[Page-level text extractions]
--- START ---
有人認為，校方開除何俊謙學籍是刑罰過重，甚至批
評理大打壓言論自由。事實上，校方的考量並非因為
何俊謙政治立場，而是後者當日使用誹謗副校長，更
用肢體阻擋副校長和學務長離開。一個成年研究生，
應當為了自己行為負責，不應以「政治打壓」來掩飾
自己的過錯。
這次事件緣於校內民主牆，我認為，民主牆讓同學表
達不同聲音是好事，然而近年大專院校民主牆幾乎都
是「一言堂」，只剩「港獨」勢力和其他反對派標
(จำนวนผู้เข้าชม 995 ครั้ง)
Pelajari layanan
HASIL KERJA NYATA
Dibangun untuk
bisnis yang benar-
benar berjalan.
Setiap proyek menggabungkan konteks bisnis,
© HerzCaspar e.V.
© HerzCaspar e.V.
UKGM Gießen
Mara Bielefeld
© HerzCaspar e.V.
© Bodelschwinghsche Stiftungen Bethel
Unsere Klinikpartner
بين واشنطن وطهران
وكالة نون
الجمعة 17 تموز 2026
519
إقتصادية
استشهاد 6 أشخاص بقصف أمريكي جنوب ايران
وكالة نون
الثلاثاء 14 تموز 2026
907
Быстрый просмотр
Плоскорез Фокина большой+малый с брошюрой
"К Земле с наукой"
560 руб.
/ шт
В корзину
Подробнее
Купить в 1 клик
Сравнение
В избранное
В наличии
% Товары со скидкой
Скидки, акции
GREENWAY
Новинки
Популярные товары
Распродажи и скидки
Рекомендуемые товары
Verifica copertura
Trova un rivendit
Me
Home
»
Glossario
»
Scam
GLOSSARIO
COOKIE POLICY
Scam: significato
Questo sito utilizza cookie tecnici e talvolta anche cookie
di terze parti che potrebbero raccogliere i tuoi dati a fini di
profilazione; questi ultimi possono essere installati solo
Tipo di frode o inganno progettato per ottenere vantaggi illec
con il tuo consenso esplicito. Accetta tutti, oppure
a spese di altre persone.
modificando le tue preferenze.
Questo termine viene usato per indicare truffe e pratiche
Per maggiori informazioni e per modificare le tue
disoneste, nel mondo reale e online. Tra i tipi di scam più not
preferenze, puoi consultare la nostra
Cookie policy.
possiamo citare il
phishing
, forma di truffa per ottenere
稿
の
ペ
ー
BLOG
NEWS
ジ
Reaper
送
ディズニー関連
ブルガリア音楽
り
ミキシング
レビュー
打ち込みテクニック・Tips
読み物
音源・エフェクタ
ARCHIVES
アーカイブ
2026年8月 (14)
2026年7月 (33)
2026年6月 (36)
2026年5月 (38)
--- END ---
What you need to do: The reply must hold exactly the lines from the one containing "profilazione; questi ultimi" to the last line of the entries, and nothing more.

Answer area:
profilazione; questi ultimi possono essere installati solo
Tipo di frode o inganno progettato per ottenere vantaggi illec
con il tuo consenso esplicito. Accetta tutti, oppure
a spese di altre persone.
modificando le tue preferenze.
Questo termine viene usato per indicare truffe e pratiche
Per maggiori informazioni e per modificare le tue
disoneste, nel mondo reale e online. Tra i tipi di scam più not
preferenze, puoi consultare la nostra
Cookie policy.
possiamo citare il
phishing
, forma di truffa per ottenere
稿
の
ペ
ー
BLOG
NEWS
ジ
Reaper
送
ディズニー関連
ブルガリア音楽
り
ミキシング
レビュー
打ち込みテクニック・Tips
読み物
音源・エフェクタ
ARCHIVES
アーカイブ
2026年8月 (14)
2026年7月 (33)
2026年6月 (36)
2026年5月 (38)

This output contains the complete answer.